* _Aim of the exercise_: In the entries that follow, repeat exactly the lines from the one that has "Area Utente" through the one that has "Bolshoi Ballet Historia", but omit pictures.

* _Records to use_:

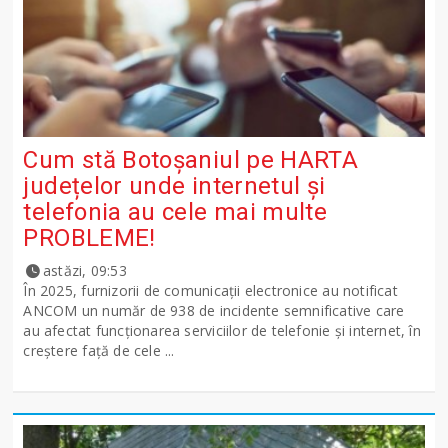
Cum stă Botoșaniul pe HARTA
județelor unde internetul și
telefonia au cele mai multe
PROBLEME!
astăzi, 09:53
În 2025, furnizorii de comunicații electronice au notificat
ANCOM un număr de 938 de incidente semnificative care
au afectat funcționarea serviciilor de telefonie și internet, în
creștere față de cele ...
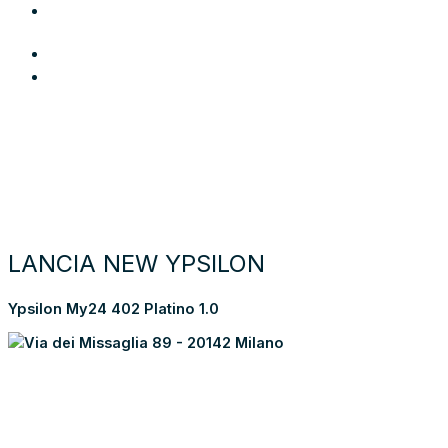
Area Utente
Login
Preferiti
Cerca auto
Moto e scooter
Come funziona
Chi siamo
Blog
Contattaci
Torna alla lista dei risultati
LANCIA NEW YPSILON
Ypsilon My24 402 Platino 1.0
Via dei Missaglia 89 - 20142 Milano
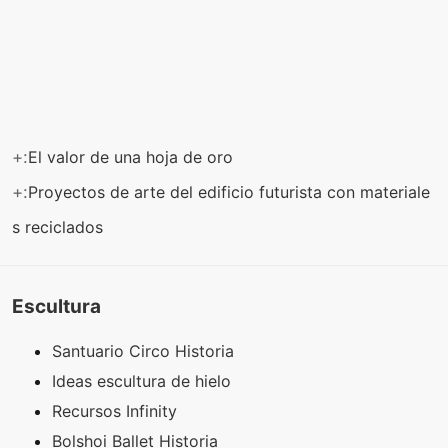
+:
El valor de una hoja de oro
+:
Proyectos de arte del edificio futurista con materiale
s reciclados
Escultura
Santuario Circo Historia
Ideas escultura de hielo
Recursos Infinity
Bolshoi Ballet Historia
* * *
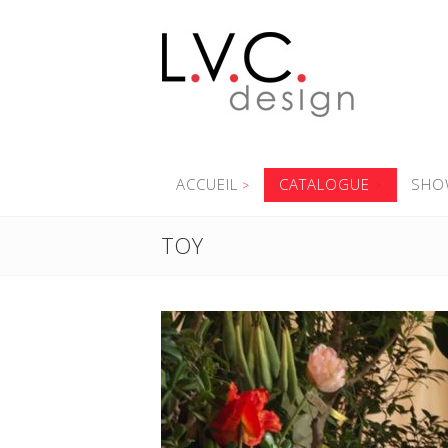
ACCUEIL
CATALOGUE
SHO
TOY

* _Finished task_:
Area Utente
Login
Preferiti
Cerca auto
Moto e scooter
Come funziona
Chi siamo
Blog
Contattaci
Torna alla lista dei risultati
LANCIA NEW YPSILON
Ypsilon My24 402 Platino 1.0
Via dei Missaglia 89 - 20142 Milano
+:
El valor de una hoja de oro
+:
Proyectos de arte del edificio futurista con materiale
s reciclados
Escultura
Santuario Circo Historia
Ideas escultura de hielo
Recursos Infinity
Bolshoi Ballet Historia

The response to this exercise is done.